After locating the line that holds "At Tyrepower, we", output it and all following lines word for word, stopping only at the end of the data.
===== Data records
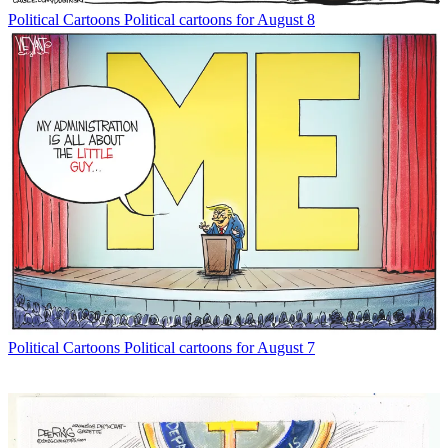
Political Cartoons
Political cartoons for August 8
Political Cartoons
Political cartoons for August 7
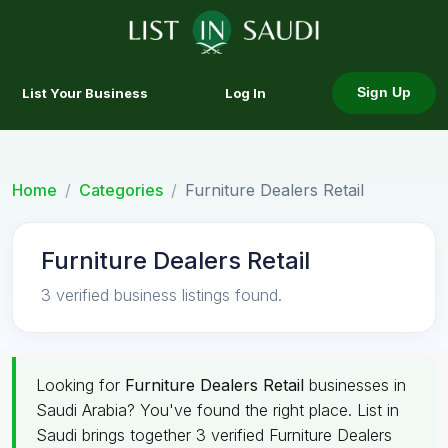
List Your Business
Log In
Sign Up
Home
Categories
Furniture Dealers Retail
Furniture Dealers Retail
3 verified business listings found.
Looking for
Furniture Dealers Retail
businesses in
Saudi Arabia? You've found the right place. List in
Saudi brings together 3 verified Furniture Dealers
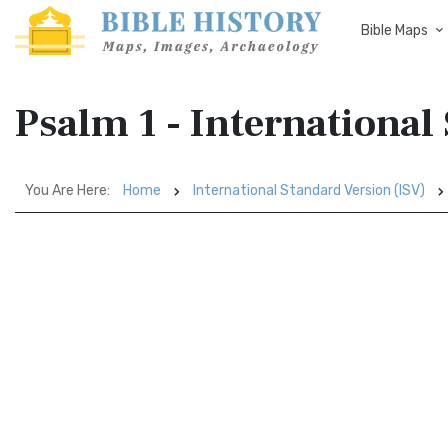
Bible Maps
Psalm 1 - International
You Are Here:
Home
International Standard Version (ISV)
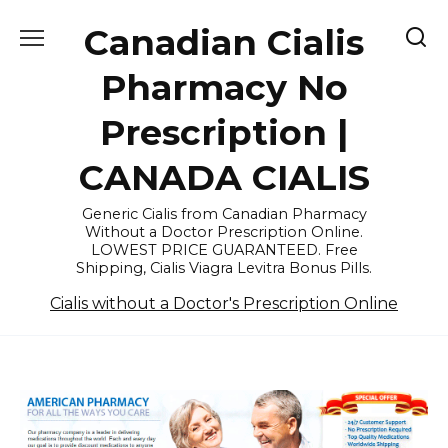
Skip
Canadian Cialis
to
content
Pharmacy No
Prescription |
CANADA CIALIS
Generic Cialis from Canadian Pharmacy
Without a Doctor Prescription Online.
LOWEST PRICE GUARANTEED. Free
Shipping, Cialis Viagra Levitra Bonus Pills.
Cialis without a Doctor's Prescription Online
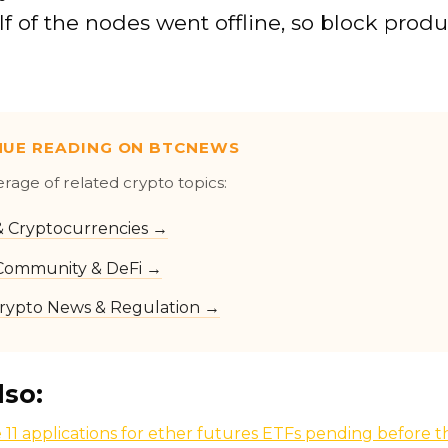
f of the nodes went offline, so block prod
NUE READING ON BTCNEWS
erage of related crypto topics:
 & Cryptocurrencies →
Community & DeFi →
rypto News & Regulation →
lso:
 11 applications for ether futures ETFs pending before 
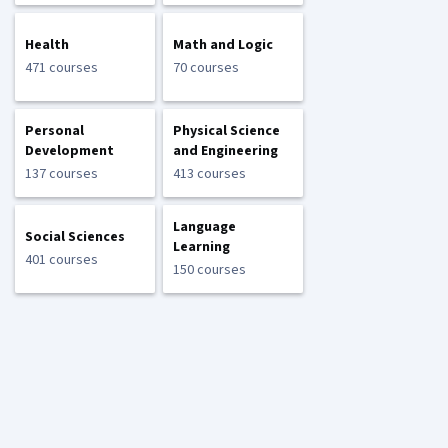
Health
Math and Logic
471 courses
70 courses
Personal
Physical Science
Development
and Engineering
137 courses
413 courses
Language
Social Sciences
Learning
401 courses
150 courses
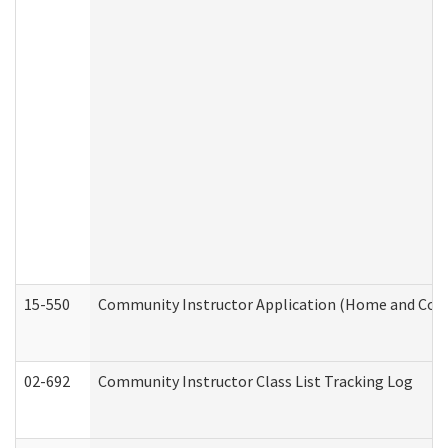
15-550
Community Instructor Application (Home and Com
02-692
Community Instructor Class List Tracking Log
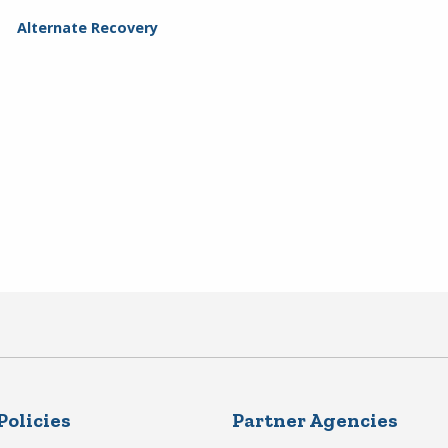
Alternate Recovery
Policies
Partner Agencies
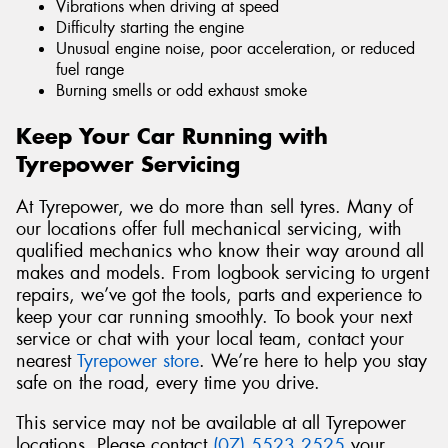
Vibrations when driving at speed
Difficulty starting the engine
Unusual engine noise, poor acceleration, or reduced
fuel range
Burning smells or odd exhaust smoke
Keep Your Car Running with
Tyrepower Servicing
At Tyrepower, we do more than sell tyres. Many of
our locations offer full mechanical servicing, with
qualified mechanics who know their way around all
makes and models. From logbook servicing to urgent
repairs, we’ve got the tools, parts and experience to
keep your car running smoothly. To book your next
service or chat with your local team, contact your
nearest
Tyrepower store
. We’re here to help you stay
safe on the road, every time you drive.
This service may not be available at all Tyrepower
locations. Please contact
(07) 5523 2525
your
==========
_Answer box_:
At Tyrepower, we do more than sell tyres. Many of
our locations offer full mechanical servicing, with
qualified mechanics who know their way around all
makes and models. From logbook servicing to urgent
repairs, we’ve got the tools, parts and experience to
keep your car running smoothly. To book your next
service or chat with your local team, contact your
nearest
Tyrepower store
. We’re here to help you stay
safe on the road, every time you drive.
This service may not be available at all Tyrepower
locations. Please contact
(07) 5523 2525
your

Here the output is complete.